▸ **What you should do**:
An exact copy of the entries, with every picture omitted, is what is needed here.

### Given records

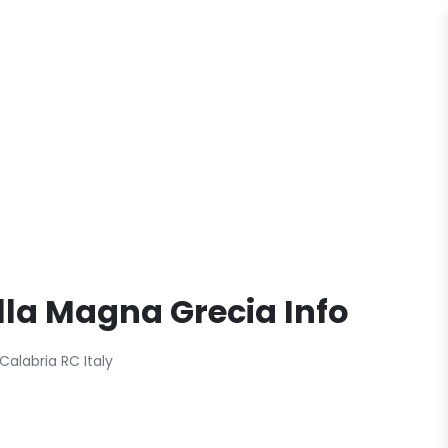
la Magna Grecia Info
Calabria RC Italy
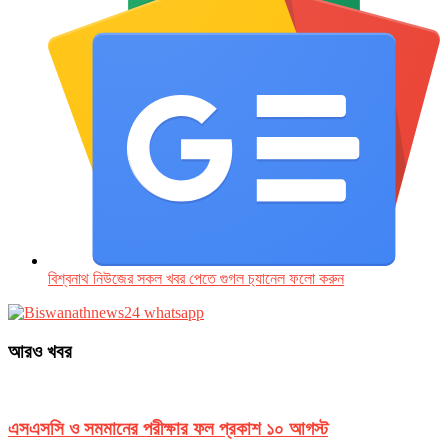
বিশ্বনাথ নিউজের সকল খবর পেতে গুগল চ‌্যানেল ফলো করুন
আরও খবর
এসএসসি ও সমমানের পরীক্ষার ফল প্রকাশ ১০ আগস্ট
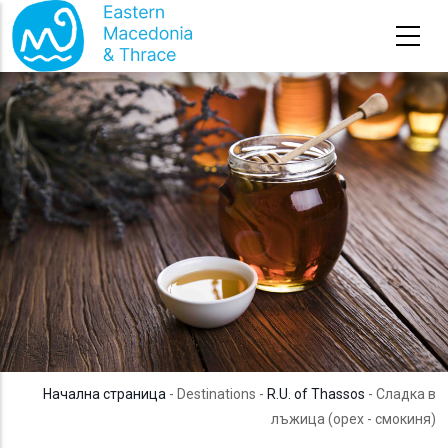
Премини към основното съдържание
Начална страница
- Destinations -
R.U. of Thassos
- Сладка в
лъжица (орех - смокиня)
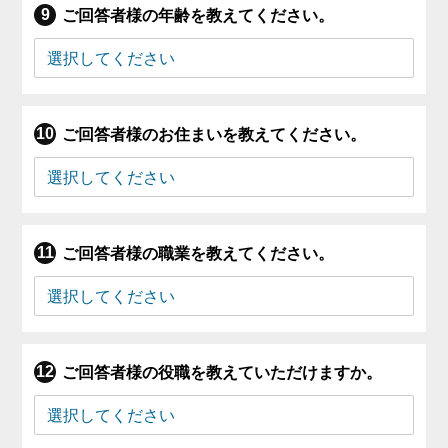
ご回答者様の年齢を教えてください。
ご回答者様のお住まいを教えてください。
ご回答者様の職業を教えてください。
ご回答者様の役職を教えていただけますか。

######

▸ **Exercise solution**:
la Magna Grecia Info
Calabria RC Italy
বিশ্বনাথ নিউজের সকল খবর পেতে গুগল চ‌্যানেল ফলো করুন
আরও খবর
এসএসসি ও সমমানের পরীক্ষার ফল প্রকাশ ১০ আগস্ট
Премини към основното съдържание
Начална страница
- Destinations -
R.U. of Thassos
- Сладка в
лъжица (орех - смокиня)
ご回答者様の年齢を教えてください。
ご回答者様のお住まいを教えてください。
ご回答者様の職業を教えてください。
ご回答者様の役職を教えていただけますか。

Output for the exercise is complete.